7.14. Assignment. Neither Party may assign or transfer this Agreement, either in whole or in part, without the prior written consent of the other Party, which consent shall not be unreasonably withheld. Notwithstanding the foregoing, either Party may assign this Agreement, without the prior written consent of the other Party, if such assignment is to: (i) a person or entity which, directly or indirectly, through one or more intermediaries, is controlled by, controlling, or under common control with, the assigning Party, or (ii) a person or entity that has acquired all or substantially all of the assigning Party’s assets as a successor to the business of the assigning Party (whether by way of merger, reverse merger, consolidation, sale and purchase of assets or otherwise), and such person or entity has agreed in writing prior to the effective date of such assignment to be bound by and to perform in accordance with this Agreement as if it were the assigning Party. Any attempted assignment in violation hereof shall be void.
7.15. Survival of Obligations. The obligations of the Parties under this Agreement that by their nature would continue beyond termination or expiration of this Agreement, including without limitation all liabilities and obligations that have accrued prior to such termination or expiration, shall survive, and each Party shall also retain any and all rights that it may have under applicable law.
7.16. Severability. Should any provision of this Agreement be held to be void, invalid, or inoperative, the remaining provisions of this Agreement shall not be affected and shall continue in effect and the invalid provision shall be deemed modified to the least degree necessary to remedy such invalidity and maintain the Parties’ original intent.
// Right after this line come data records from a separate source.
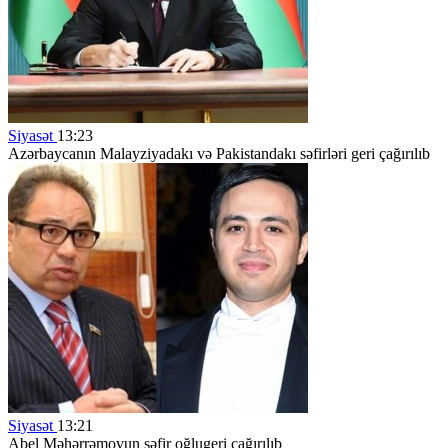
Siyasət
13:23
Azərbaycanın Malayziyadakı və Pakistandakı səfirləri geri çağırılıb
Siyasət
13:21
Abel Məhərrəmovun səfir oğlugeri çağırılıb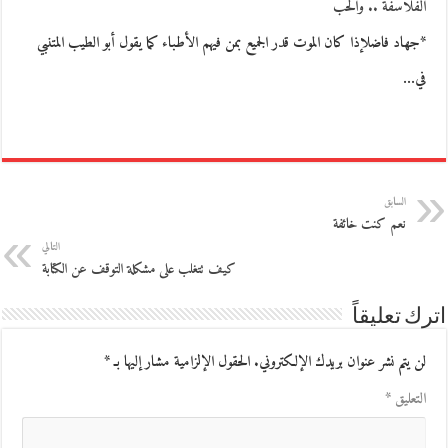
الفلاسفة .. والحب
*جهاد فاضلإذا كان الموت قدر الجميع بمن فيهم الأطباء كما يقول أبو الطيب المتنبي
في…
السابق
نعم كنت خائفة
التالي
كيف تتغلب على مشكلة التوقف عن الكتابة
اترك تعليقاً
لن يتم نشر عنوان بريدك الإلكتروني.
الحقول الإلزامية مشار إليها بـ
*
التعليق
*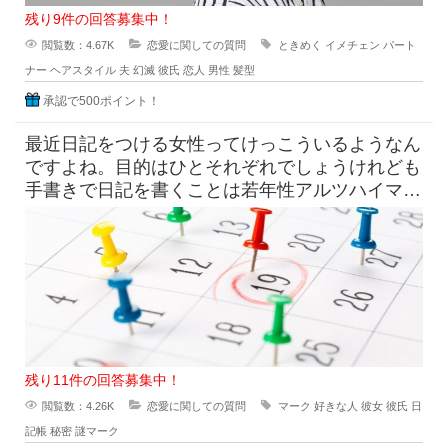
残り9件の回答募集中！
閲覧数：4.67K
恋愛に関しての質問
ときめく
イメチェン
パート
ナー
ヘアスタイル
夫
幻滅
彼氏
恋人
男性
髪型
承認で500ポイント！
最近日記をつける女性ってけっこういるようなん
ですよね。目的はひとそれぞれでしょうけれども
手書きで日記を書くことは若年性アルツハイマー
にも効果はすこしくらいは貢献
残り11件の回答募集中！
閲覧数：4.26K
恋愛に関しての質問
マーク
好きな人
彼女
彼氏
日
記帳
秘密
謎マーク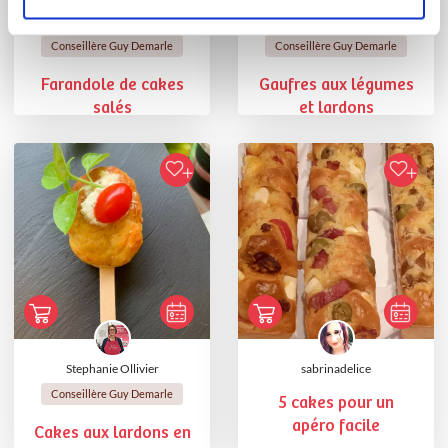
Manon MICLO
Annick Wadel
Conseillère Guy Demarle
Conseillère Guy Demarle
Farandole de cakes
Gaufres aux légumes
salés
et lardons
Stephanie Ollivier
sabrinadelice
Conseillère Guy Demarle
5 cakes pour un
apéro facile
Cakes aux lardons en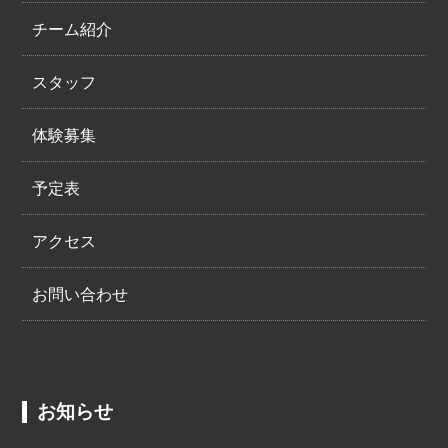
チーム紹介
スタッフ
体験募集
予定表
アクセス
お問い合わせ
お知らせ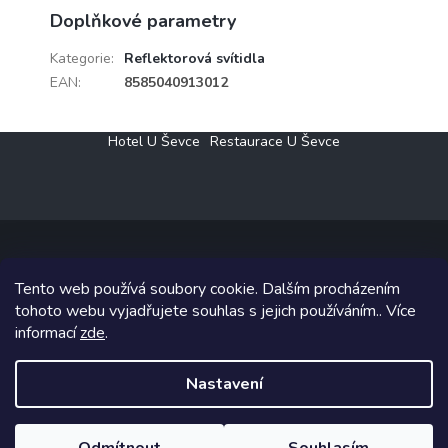
Doplňkové parametry
Kategorie
:
Reflektorová svítidla
EAN
:
8585040913012
Z
Hotel U Ševce
Restaurace U Ševce
á
p
a
t
í
Tento web používá soubory cookie. Dalším procházením
Copyright 2026
Elektro Klesný s.r.o.
. Všechna práva vyhrazena.
tohoto webu vyjadřujete souhlas s jejich používáním.. Více
informací
zde
.
Grafický návrh vytvořil a na Shoptet implementoval
Tomáš Hlad
&
Shoptetak.cz
.
Nastavení
Vytvořil Shoptet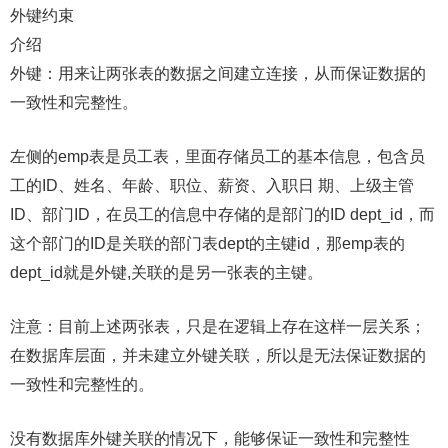
外键约束
介绍
外键：用来让两张表的数据之间建立连接，从而保证数据的
一致性和完整性。
左侧的emp表是员工表，里面存储员工的基本信息，包含员
工的ID、姓名、年龄、职位、薪资、入职日 期、上级主管
ID、部门ID，在员工的信息中存储的是部门的ID dept_id，而
这个部门的ID是关联的部门表dept的主键id，那emp表的
dept_id就是外键,关联的是另一张表的主键。
注意：目前上述两张表，只是在逻辑上存在这样一层关系；
在数据库层面，并未建立外键关联，所以是无法保证数据的
一致性和完整性的。
没有数据库外键关联的情况下，能够保证一致性和完整性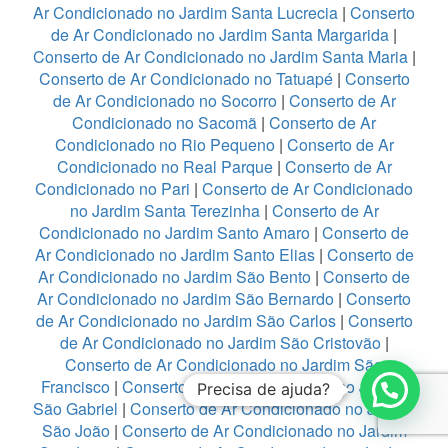
Ar Condicionado no Jardim Santa Lucrecia
|
Conserto
de Ar Condicionado no Jardim Santa Margarida
|
Conserto de Ar Condicionado no Jardim Santa Maria
|
Conserto de Ar Condicionado no Tatuapé
|
Conserto
de Ar Condicionado no Socorro
|
Conserto de Ar
Condicionado no Sacomã
|
Conserto de Ar
Condicionado no Rio Pequeno
|
Conserto de Ar
Condicionado no Real Parque
|
Conserto de Ar
Condicionado no Pari
|
Conserto de Ar Condicionado
no Jardim Santa Terezinha
|
Conserto de Ar
Condicionado no Jardim Santo Amaro
|
Conserto de
Ar Condicionado no Jardim Santo Elias
|
Conserto de
Ar Condicionado no Jardim São Bento
|
Conserto de
Ar Condicionado no Jardim São Bernardo
|
Conserto
de Ar Condicionado no Jardim São Carlos
|
Conserto
de Ar Condicionado no Jardim São Cristovão
|
Conserto de Ar Condicionado no Jardim São
Francisco
|
Conserto de Ar Condicionado no Jardim
Precisa de ajuda?
São Gabriel
|
Conserto de Ar Condicionado no Jardim
São João
|
Conserto de Ar Condicionado no Jardim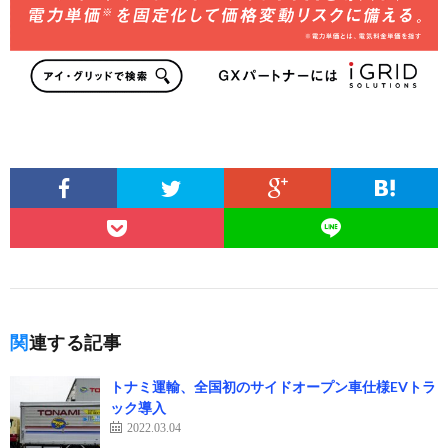
関連する記事
トナミ運輸、全国初のサイドオープン車仕様EVトラ
ック導入
2022.03.04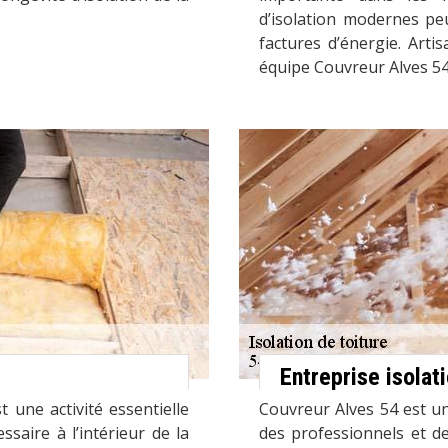
d’isolation modernes peu
factures d’énergie. Art
équipe Couvreur Alves 54 
Entreprise isolat
t une activité essentielle
Couvreur Alves 54 est un
saire à l’intérieur de la
des professionnels et de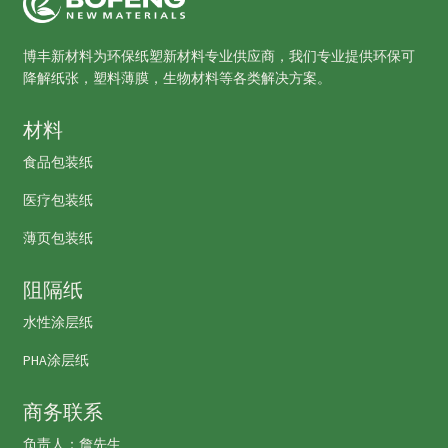
博丰新材料为环保纸塑新材料专业供应商，我们专业提供环保可
降解纸张，塑料薄膜，生物材料等各类解决方案。
材料
食品包装纸
医疗包装纸
薄页包装纸
阻隔纸
水性涂层纸
PHA涂层纸
商务联系
负责人：詹先生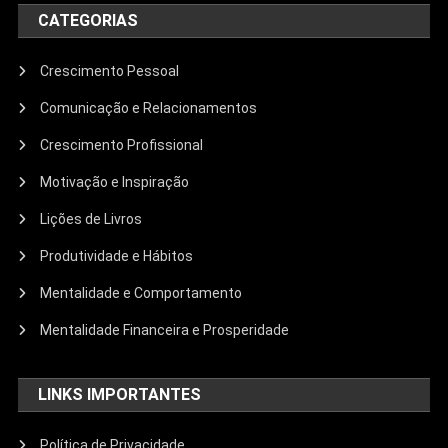
CATEGORIAS
Crescimento Pessoal
Comunicação e Relacionamentos
Crescimento Profissional
Motivação e Inspiração
Lições de Livros
Produtividade e Hábitos
Mentalidade e Comportamento
Mentalidade Financeira e Prosperidade
LINKS IMPORTANTES
Política de Privacidade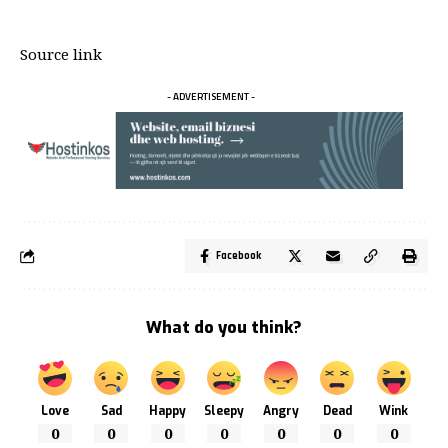
Source link
- ADVERTISEMENT -
Facebook
What do you think?
Love
Sad
Happy
Sleepy
Angry
Dead
Wink
0
0
0
0
0
0
0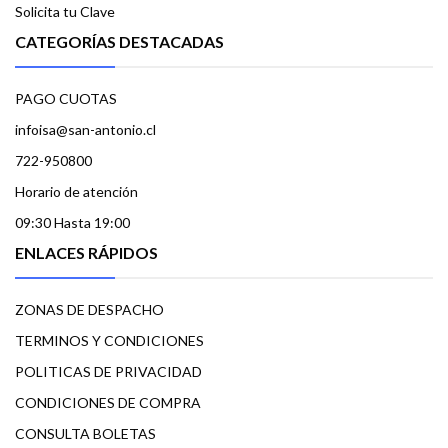
Solicita tu Clave
CATEGORÍAS DESTACADAS
PAGO CUOTAS
infoisa@san-antonio.cl
722-950800
Horario de atención
09:30 Hasta 19:00
ENLACES RÁPIDOS
ZONAS DE DESPACHO
TERMINOS Y CONDICIONES
POLITICAS DE PRIVACIDAD
CONDICIONES DE COMPRA
CONSULTA BOLETAS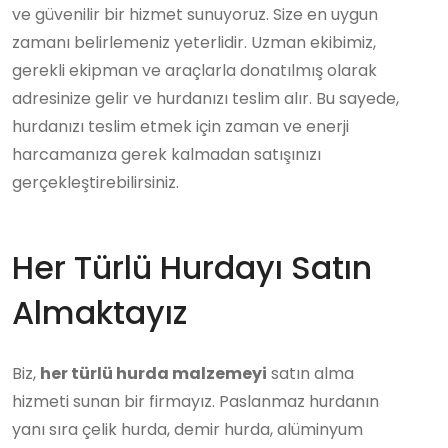
ve güvenilir bir hizmet sunuyoruz. Size en uygun
zamanı belirlemeniz yeterlidir. Uzman ekibimiz,
gerekli ekipman ve araçlarla donatılmış olarak
adresinize gelir ve hurdanızı teslim alır. Bu sayede,
hurdanızı teslim etmek için zaman ve enerji
harcamanıza gerek kalmadan satışınızı
gerçekleştirebilirsiniz.
Her Türlü Hurdayı Satın
Almaktayız
Biz,
her türlü hurda malzemeyi
satın alma
hizmeti sunan bir firmayız. Paslanmaz hurdanın
yanı sıra çelik hurda, demir hurda, alüminyum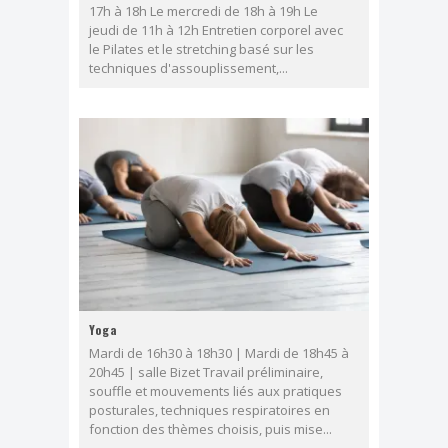
17h à 18h Le mercredi de 18h à 19h Le
jeudi de 11h à 12h Entretien corporel avec
le Pilates et le stretching basé sur les
techniques d'assouplissement,...
Yoga
Mardi de 16h30 à 18h30 | Mardi de 18h45 à
20h45 | salle Bizet Travail préliminaire,
souffle et mouvements liés aux pratiques
posturales, techniques respiratoires en
fonction des thèmes choisis, puis mise...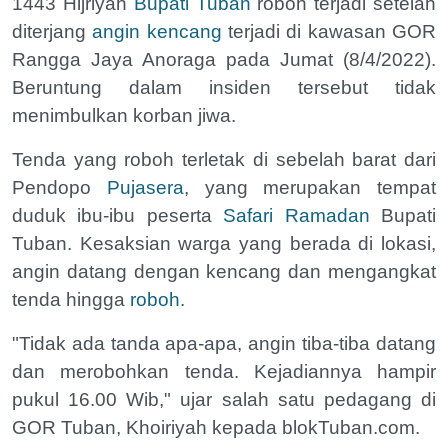
1443 Hijriyah
Bupati Tuban
roboh terjadi setelah
diterjang
angin kencang
terjadi di kawasan GOR
Rangga Jaya Anoraga pada Jumat (8/4/2022).
Beruntung dalam insiden tersebut tidak
menimbulkan korban jiwa.
Tenda yang roboh terletak di sebelah barat dari
Pendopo
Pujasera
, yang merupakan tempat
duduk ibu-ibu peserta
Safari Ramadan
Bupati
Tuban. Kesaksian warga yang berada di lokasi,
angin datang dengan kencang dan mengangkat
tenda hingga
roboh
.
"Tidak ada tanda apa-apa, angin tiba-tiba datang
dan merobohkan tenda. Kejadiannya hampir
pukul 16.00 Wib," ujar salah satu pedagang di
GOR Tuban, Khoiriyah kepada blokTuban.com.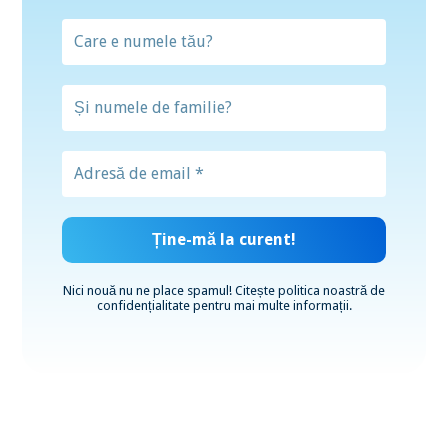
Nici nouă nu ne place spamul! Citește
politica noastră de
confidențialitate
pentru mai multe informații.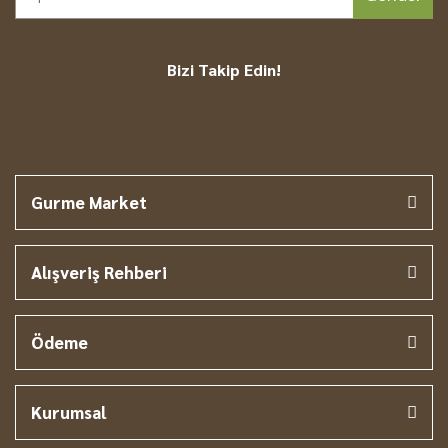
Bizi Takip Edin!
Gurme Market
Alışveriş Rehberi
Ödeme
Kurumsal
7.17. Headings and Counterparts. As used in this Agreement, captions and paragraph headings are provided solely for convenience and shall not be deemed to restrict, limit or interpret the meaning of the text. This Agreement may be executed in one or more counterparts, each of which shall be deemed an original, but all of which together shall constitute one and the same instrument. Photocopies, signatures reproduced by mechanical, digital or other means, and/or facsimile transmittal signature pages, may be used instead of originals.
7.18. Recitals. The recitals first mentioned above are true and correct and hereby incorporated into this Agreement as if fully restated herein.
IN WITNESS WHEREOF, the Parties have caused this Agreement to be signed by their duly authorized representatives as of the Effective Date first written above.